Я мертвый. Не знаю, о чем писать и тем более - кому. Мне страшно. Мне больно. Сдох и хочу сойти с ума. Остатками зубов я продырявил губы и пробовал разбить голову об камень. Не удалось - просто теряю сознание, а потом боль возвращается. От чего сходят с ума? Боль не помогает. Господи!... Я и ему не нужен.

Все равно пишу.

Насчитал семь ночей. Может прошло и больше, я не знаю, сколько был без сознания, когда меня сюда сбросили. В полдень я вижу краешек солнца высоко вверху, значит меня увезли далеко на север. Пыль очень горячая и едкая.
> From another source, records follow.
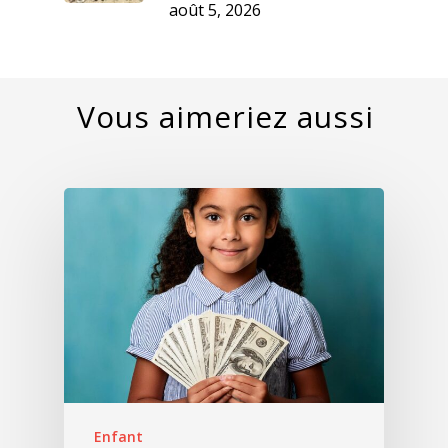
août 5, 2026
Enfant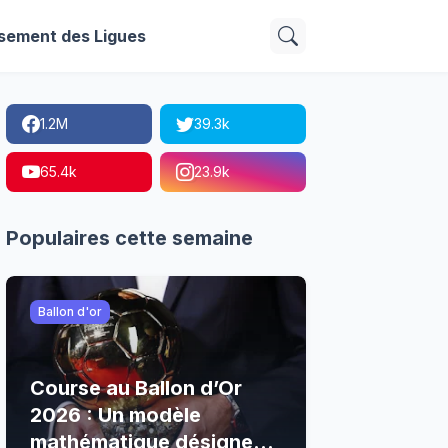
sement des Ligues
1.2M
39.3k
65.4k
23.9k
Populaires cette semaine
Ballon d'or
Course au Ballon d’Or
2026 : Un modèle
mathématique désigne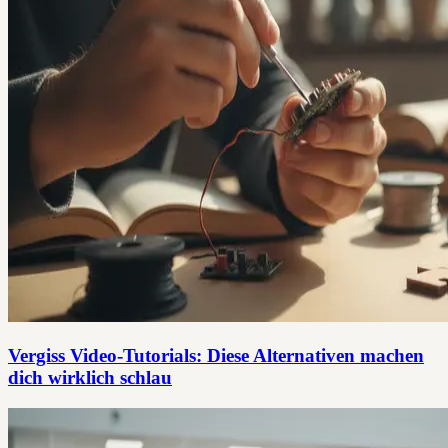
Vergiss Video-Tutorials: Diese Alternativen machen
dich wirklich schlau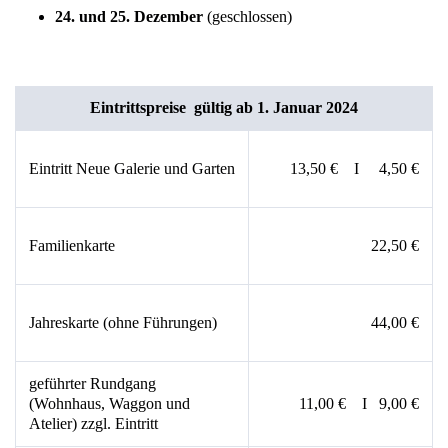
24. und 25. Dezember
(geschlossen)
Eintrittspreise gültig ab 1. Januar 2024
Eintritt Neue Galerie und Garten
13,50 € I 4,50 €
Familienkarte
22,50 €
Jahreskarte (ohne Führungen)
44,00 €
geführter Rundgang
(Wohnhaus, Waggon und
11,00 € I 9,00 €
Atelier) zzgl. Eintritt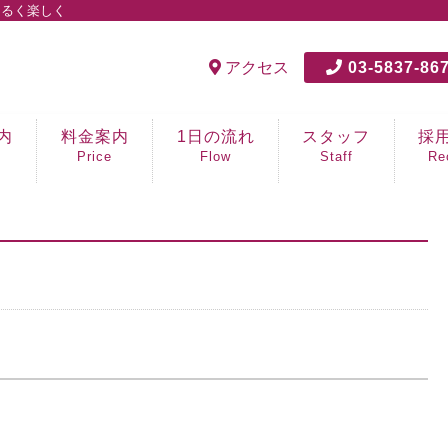
明るく楽しく
アクセス
03-5837-86
内
料金案内
1日の流れ
スタッフ
採
Price
Flow
Staff
Re
笑顔
生活
介護
看護
PT/
運転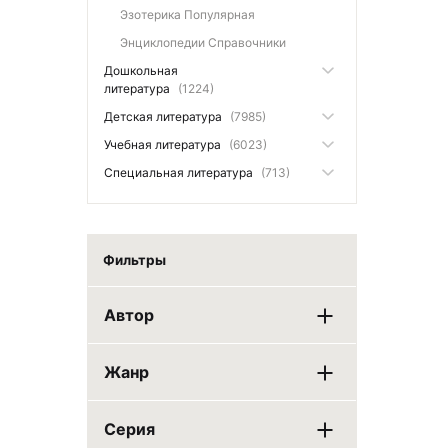
Эзотерика Популярная
Энциклопедии Справочники
Дошкольная
литература
(1224)
Детская литература
(7985)
Учебная литература
(6023)
Специальная литература
(713)
Фильтры
Автор
Жанр
Серия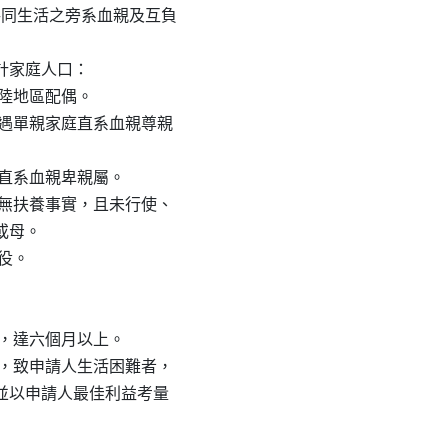
戶籍共同生活之旁系血親及互負

計家庭人口：

或大陸地區配偶。

特定境遇單親家庭直系血親尊親

結婚直系血親卑親屬。

生活、無扶養事實，且未行使、

或母。

役。

未獲，達六個月以上。

養義務，致申請人生活困難者，

評估後並以申請人最佳利益考量
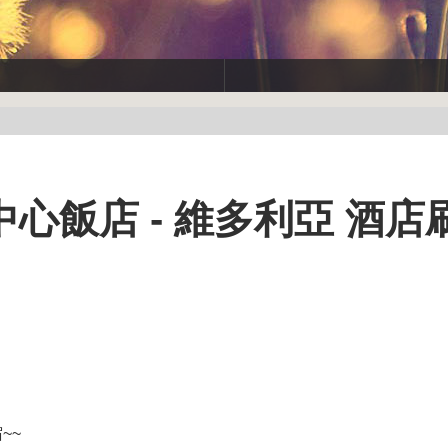
心飯店 - 維多利亞 酒店
~~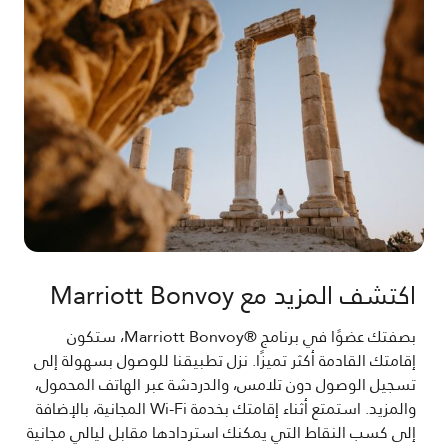
اكتشف المزيد مع Marriott Bonvoy
بصفتك عضوًا في برنامج ®Marriott Bonvoy، ستكون
إقامتك القادمة أكثر تميزًا. نزل تطبيقنا للوصول بسهولة إلى
تسجيل الوصول دون تلامس، والدردشة عبر الهاتف المحمول،
والمزيد. استمتع أثناء إقامتك بخدمة Wi-Fi المجانية، بالإضافة
إلى كسب النقاط التي يمكنك استردادها مقابل ليالي مجانية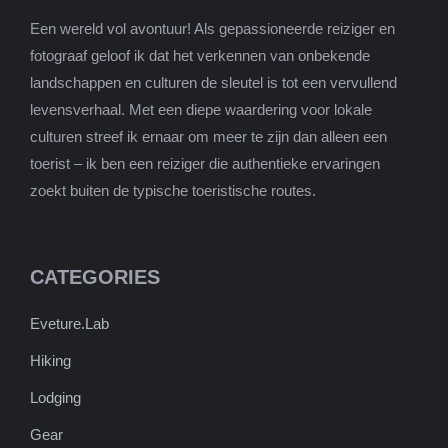
Een wereld vol avontuur! Als gepassioneerde reiziger en
fotograaf geloof ik dat het verkennen van onbekende
landschappen en culturen de sleutel is tot een vervullend
levensverhaal. Met een diepe waardering voor lokale
culturen streef ik ernaar om meer te zijn dan alleen een
toerist – ik ben een reiziger die authentieke ervaringen
zoekt buiten de typische toeristische routes.
CATEGORIES
Eveture.Lab
Hiking
Lodging
Gear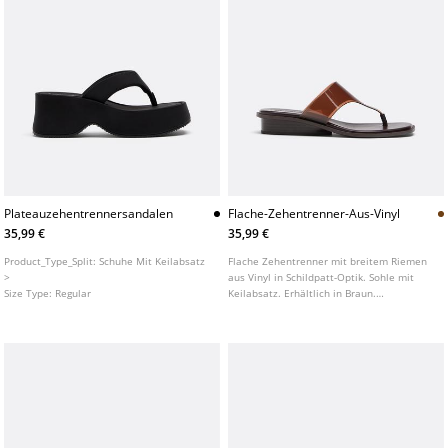
Plateauzehentrennersandalen
Flache-Zehentrenner-Aus-Vinyl
35,99 €
35,99 €
Product_Type_Split:
Schuhe Mit Keilabsatz
Flache Zehentrenner mit breitem Riemen
>
aus Vinyl in Schildpatt-Optik. Sohle mit
Size Type:
Regular
Keilabsatz. Erhältlich in Braun.
Sohlenhöhe: 3 cm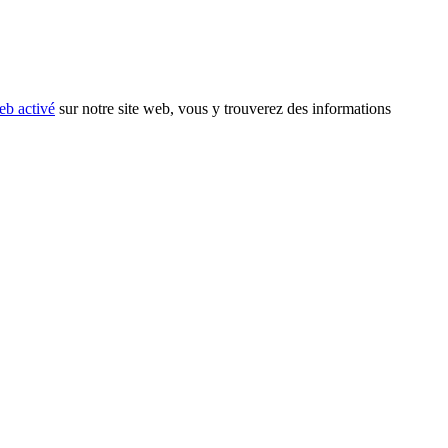
eb activé
sur notre site web, vous y trouverez des informations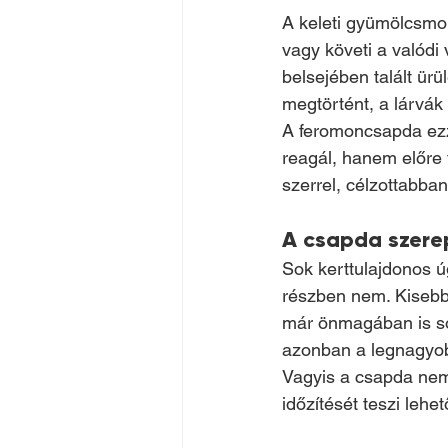
A keleti gyümölcsmol
vagy követi a valódi
belsejében talált ürü
megtörtént, a lárvák
A feromoncsapda ezze
reagál, hanem előre
szerrel, célzottabba
A csapda szere
Sok kerttulajdonos ú
részben nem. Kisebb 
már önmagában is sok
azonban a legnagyob
Vagyis a csapda nem
időzítését teszi leh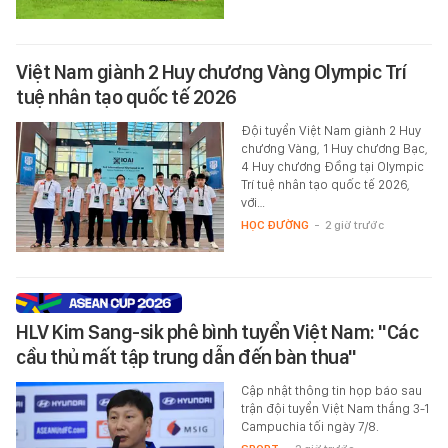
Việt Nam giành 2 Huy chương Vàng Olympic Trí
tuệ nhân tạo quốc tế 2026
Đội tuyển Việt Nam giành 2 Huy
chương Vàng, 1 Huy chương Bạc,
4 Huy chương Đồng tại Olympic
Trí tuệ nhân tạo quốc tế 2026,
với…
HỌC ĐƯỜNG
-
2 giờ trước
HLV Kim Sang-sik phê bình tuyển Việt Nam: "Các
cầu thủ mất tập trung dẫn đến bàn thua"
Cập nhật thông tin họp báo sau
trận đội tuyển Việt Nam thắng 3-1
Campuchia tối ngày 7/8.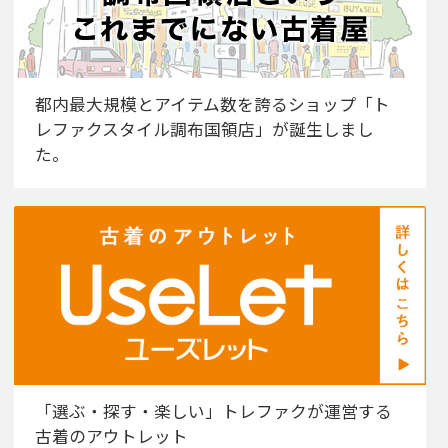
都内最大規模とアイテム数を誇るショップ「ト
レファクスタイル調布国領店」が誕生しまし
た。
「選ぶ・探す・楽しい」トレファクが運営する
古着のアウトレット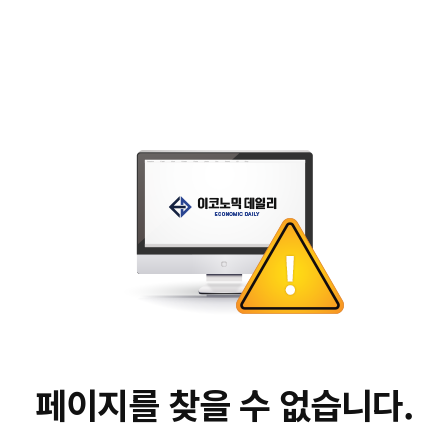
페이지를 찾을 수 없습니다.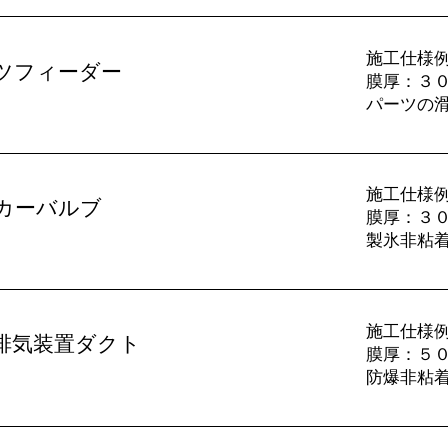
施工仕様例：
ツフィーダー
​膜厚：３
パーツの
施工仕様例
カーバルブ
​膜厚：３
製氷非粘
施工仕様例
排気装置ダクト
​膜厚：５
防爆非粘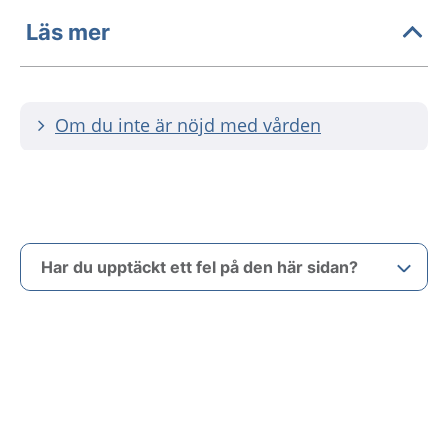
Läs mer
Om du inte är nöjd med vården
Har du upptäckt ett fel på den här sidan?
Они взяли меня почти у южной границы; охотились давно. Я не оправдываюсь, но у меня действительно не было выхода. Тогда в Лондоне предупреждали, что живым лучше не попадать; мы смеялись: конвенция. Первым был Пауль. Лучший стрелок, но плохой солдат. Отрубленные руки и ноги плохого солдата я потом собрал в картонную коробку и сжег; тело и голову так и не нашел. Это были его руки - на каждой красовалось аккуратно вырезанное ножом пояснение "Пауль - тебе". Хотя, у него тоже не было выбора. Или патрона. Мы все знаем друг друга по именам - и своих и чужих. Чужих находим и отрабатываем чеки. Свидетели входят в стоимость, это бонус заказчику и наша страховка. Пауль не оплатил взнос по полису. Он всегда мне нравился; утверждал, что колбасу придумали итальянцы, чтобы класть ее в пиццу, а я не итальянец - я из Палермо. Я - Марко, бывший живой, а сейчас мертвый.

Ноги болят. Заставляют скрипеть зубы.

Не показывайте эти записи моей маме. Она до сих пор считает, что я учусь в Лондоне. Я собирался, но деньги кончились - пришлось продолжать в Триполи. Бакалавром стал уже здесь. Милая мамочка, я тебя люблю! Прости, но в церковь так и не хожу. Не сердись. Жаль, но и отец Джованни расстроится он всегда говорил, что у меня есть будущее. Может он и прав - человек, который не пил ничего крепче вина во время причастия, просто обязан иметь будущее - это про молодого Марко, который умер, но с ума пока не сошел.